This repository contains an analysis of ‘green' discourses and greenwashing vocabulary in product descriptions of household products and their online marketing within commercial online spaces. It was created by Barbora Bromová, Markéta Ovečková, and Šimon Trlifaj for the 2023 CIVICA course Diving in the Digital Public Space.
- Unsupervised topic modelling using Latent Dirichlet Allocation
- ‘Green’ compensation of non-ecological word embeddings
- H1: Unsupervised topic modelling does not capture an explicit ecological discourse
- H2: There is some variation in the prevalence of ecological words across product categories
- H3: No evidence for systematic compensation for ecologically harmful word embeddings
This repository also includes Python notebooks for the following projects:
- Web scraping pipeline of Amazon product pages based on search keyword (Amazon_webscrape.ipynb)
- Analysis of product descriptions and perceived harmfulness (Amazon_greenwashing_analysis.ipynb)

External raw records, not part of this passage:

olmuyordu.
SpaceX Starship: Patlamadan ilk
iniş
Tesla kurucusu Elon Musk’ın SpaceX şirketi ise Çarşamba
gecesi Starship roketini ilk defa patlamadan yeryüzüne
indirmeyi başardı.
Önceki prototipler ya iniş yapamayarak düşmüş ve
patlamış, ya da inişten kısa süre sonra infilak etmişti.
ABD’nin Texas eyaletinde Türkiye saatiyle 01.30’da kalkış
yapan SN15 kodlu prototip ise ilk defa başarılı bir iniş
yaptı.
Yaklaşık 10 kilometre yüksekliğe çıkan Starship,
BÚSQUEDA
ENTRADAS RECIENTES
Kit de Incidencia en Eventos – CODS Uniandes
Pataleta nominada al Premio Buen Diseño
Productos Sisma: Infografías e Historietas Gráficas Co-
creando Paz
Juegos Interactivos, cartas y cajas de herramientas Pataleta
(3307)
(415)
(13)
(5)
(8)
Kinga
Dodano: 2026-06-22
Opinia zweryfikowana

- Analysis of topic modelling in product descriptions (Latent_Dirichlet_Analysis_on_product_descriptions.ipynb)
While the term ‘digital public space’ is usually thought to refer to online spaces specifically designed for social interaction (such as social media sites, forums, chatrooms, or blogs), a significant amount of substantive online interactions takes place in commercial contexts. Perhaps chief among the online marketplaces, Amazon.com is among the Internet’s biggest commercial platforms. Having started as an online bookstore, the company has quickly gained prominence as the quintessential online marketplace and currently carries near-all categories of consumer products from its own inventory as well as third-party sellers.

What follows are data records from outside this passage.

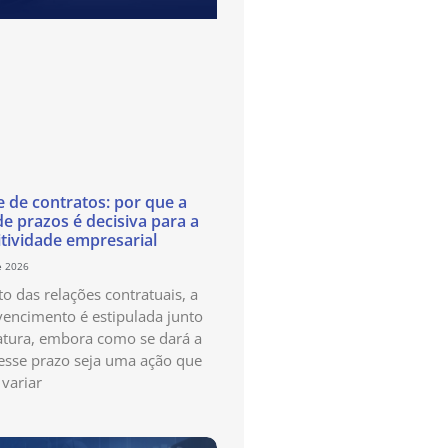
e de contratos: por que a
de prazos é decisiva para a
tividade empresarial
e 2026
o das relações contratuais, a
vencimento é estipulada junto
atura, embora como se dará a
esse prazo seja uma ação que
variar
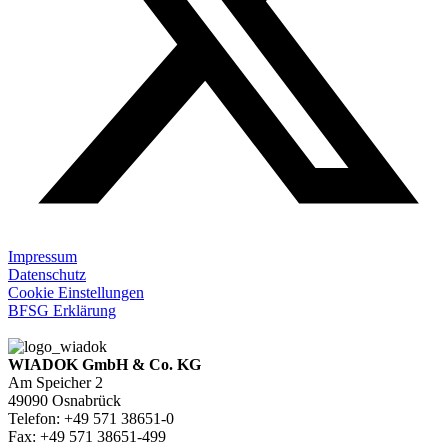
Impressum
Datenschutz
Cookie Einstellungen
BFSG Erklärung
WIADOK GmbH & Co. KG
Am Speicher 2
49090 Osnabrück
Telefon: +49 571 38651-0
Fax: +49 571 38651-499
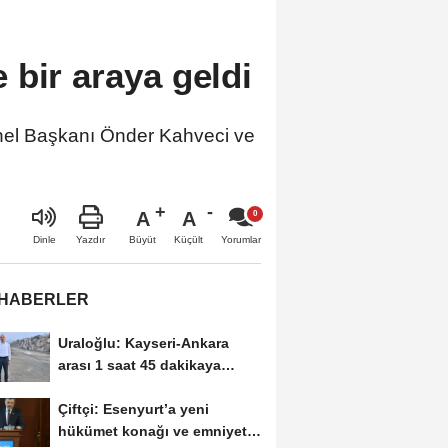
bir araya geldi
nel Başkanı Önder Kahveci ve
A
A
Büyüt
Küçült
Dinle
Yazdır
Yorumlar
 HABERLER
Uraloğlu: Kayseri-Ankara
arası 1 saat 45 dakikaya
inecek
Çiftçi: Esenyurt’a yeni
hükümet konağı ve emniyet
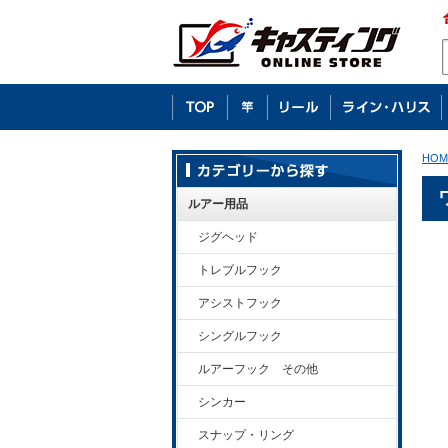
HOM
ルアー用品
ジグヘッド
トレブルフック
アシストフック
シングルフック
ルアーフック その他
シンカー
スナップ・リング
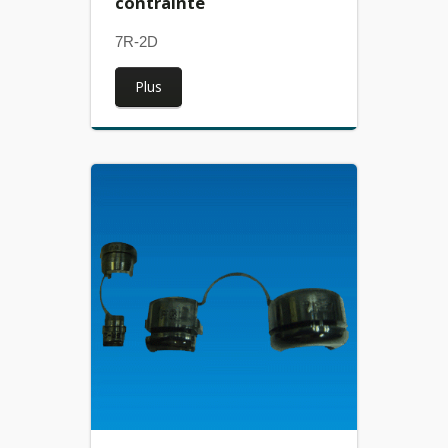
contrainte
7R-2D
Plus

Digital spaces dedicated to e-commerce have become not only a focal point of online economic activity, but also of social interaction. As Trevor J Blank points out in his 2015 investigation of Amazon.com product pages, online market places – particularly their interactive components – can become ‘a locus of digital performance’ and foster meaningful online interaction (p. 286). Indeed, many previous research papers have focused on analysing user behaviour in the context of ratings, comments and product reviews, investigating their interaction effects (Park et al, 2021), valence (Kordrostami & Rahmani, 2020), or performativity and subversion of institutional structures (Blank, 2015).

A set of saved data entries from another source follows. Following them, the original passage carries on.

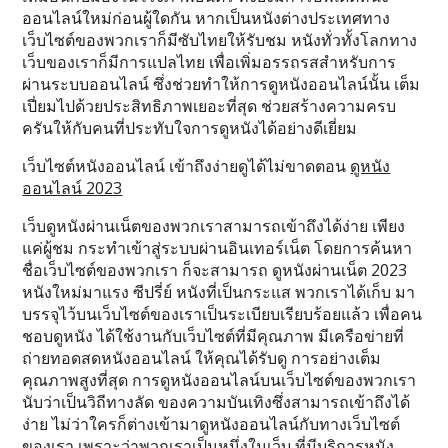
ออนไลน์ใหม่ก่อนผู้ใดกัน หากเป็นหนังต่างประเทศทาง
เว็บไซต์ของพวกเราก็มีซับไทยให้รับชม หนังทั่วทั้งโลกทาง
เว็บของเราก็มีการแปลไทย เพื่อเพิ่มอรรถรสสำหรับการ
ผ่านระบบออนไลน์ ซึ่งช่วยทำให้การดูหนังออนไลน์นั้น เต็ม
เปี่ยมไปด้วยประสิทธิภาพเยอะที่สุด ช่วยสร้างความครบ
ครันให้กับคนที่ประทับใจการดูหนังได้อย่างดีเยี่ยม
เว็บไซต์หนังออนไลน์ เข้าถึงง่ายดูได้ไม่ขาดตอน
ดูหนัง
ออนไลน์ 2023
เว็บดูหนังผ่านเน็ตของพวกเราสามารถเข้าถึงได้ง่าย เพียง
แค่ผู้ชม กระทำเข้าสู่ระบบผ่านอินเทอร์เน็ต โดยการค้นหา
ชื่อเว็บไซต์ของพวกเรา ก็จะสามารถ ดูหนังผ่านเน็ต 2023
หนังใหม่มาแรง ซีปรี่ย์ หนังที่เป็นกระแส พวกเราได้เก็บ มา
บรรจุไว้บนเว็บไซต์ของเราเป็นระเบียบเรียบร้อยแล้ว เพื่อคน
ชอบดูหนัง ได้ใช้งานกับเว็บไซต์ที่มีคุณภาพ มีเครือข่ายที่
ถ่ายทอดสดหนังออนไลน์ ให้คุณได้รับดู การอย่างเต็ม
คุณภาพสูงที่สุด การดูหนังออนไลน์บนเว็บไซต์ของพวกเรา
นับว่าเป็นวิถีทางลัด ของความบันเทิงซึ่งสามารถเข้าถึงได้
ง่าย ไม่ว่าใครก็ต่างเข้ามาดูหนังออนไลน์กับทางเว็บไซต์
ของเรา เพราะว่าพวกเราเป็นหนึ่งในเว็บ ที่มีบริการหนัง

Yet limited literature exists when it comes to systematically analysing the other side of the online marketplace equation: few academic authors consider the sellers, the language they choose for their product descriptions, and the topics of their marketing materials. Some continue to analyse online marketing in terms of customer reviews – for example, Wu & Lin (2017) consider the effects of online brand messaging in terms of their interaction with electronic word of mouth ('eWOM'), particularly when it comes to perceived product usefulness. Academic works which discuss the phenomenon of greenwashed marketing on Amazon.com, on the other hand, tend to address the topic more globally and lack an empirical analysis of product pages (see Sands & Morison, 2020). This analysis aims to supplement existing literature by focusing on the communicative practices of commercial sellers on Amazon.com as one of the leading e-commerce platforms, aiming to quantitatively assess how online sellers communicate values particularly when it comes to sustainability discourses.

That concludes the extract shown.